Friday, October 29, 2010

Chapter 26

This chapter discusses how powerful advertising in a capitalist society really is. Each advertiser has a specific target audience, which is used as a commodity. However, the problem with this is that commodity aesthetics is taking "possession of people" because of the goal to promote sales. The two ways advertising companies resolve this problem is to follow a career of the labor market and to gain the respect of and attract others. You have to market yourself as if you are marketing a product. These ideas of Wolfgang Haug suggest that advertisers tempt us into buying products that will make us happier in our lives as consumers. Advertising in a capitalist society has been taken to a whole new level. Advertisers know how to effectively promote a product by targeting our jobs and our sexuality. They reach out to us and try to make us "happy" while tempting us to buy a new suit so we can look more professional or to buy a certain beauty product so we can look prettier in the eyes of others.

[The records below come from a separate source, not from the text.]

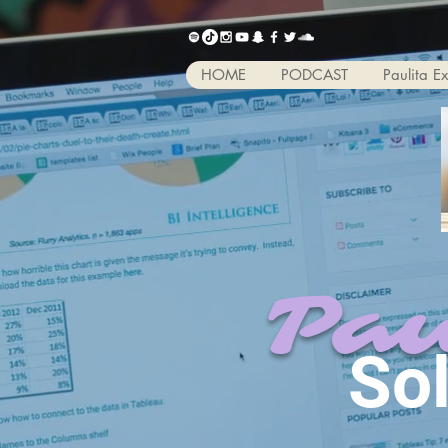
HOME
PODCAST
Paulita E
Pau
So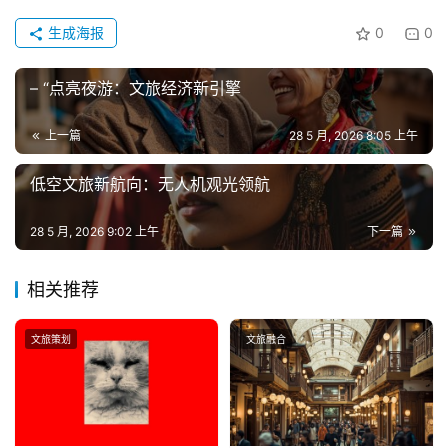
生成海报
0
0
– “点亮夜游：文旅经济新引擎
上一篇
28 5 月, 2026 8:05 上午
低空文旅新航向：无人机观光领航
28 5 月, 2026 9:02 上午
下一篇
相关推荐
文旅策划
文旅融合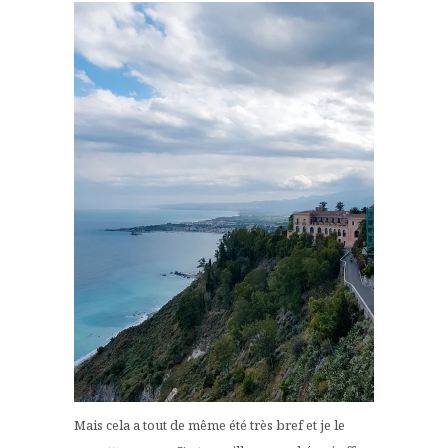
Mais cela a tout de même été très bref et je le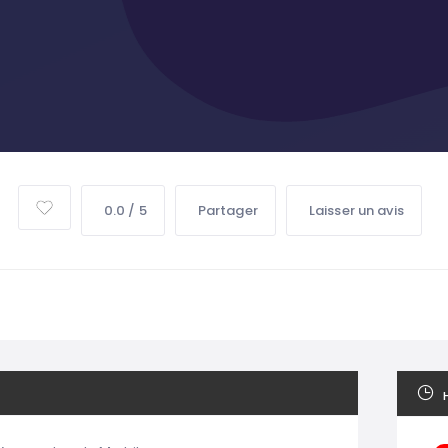
0.0 / 5
Partager
Laisser un avis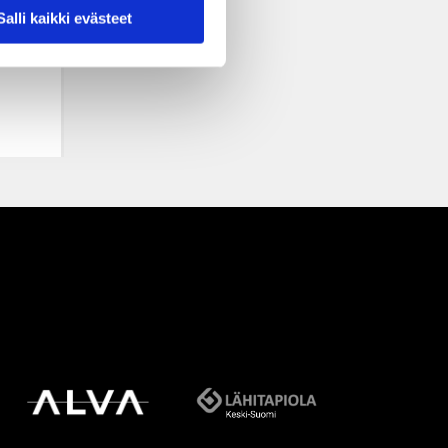
Salli kaikki evästeet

Humans are being degraded to objects. We can now be compared to a dog, while advertising companies are the humans trying to bribe us to do something by giving us a treat. These companies make us consumers by advertising something that we think will better our lives. The "dog treat" or whatever form of promotion they are doing, has to be packaged correctly so that we are even more prone to giving them business.  Haug argues that because of this commodity problem, men and women have developed new relationships with their bodies. This is true because now, people use their bodies as a way to advertise themselves. A woman who dresses sexually probably is looking for a man, and a man who dresses professionally wants to show off the hierarchy principle which shows how he is upper or middle class and has a more professional status.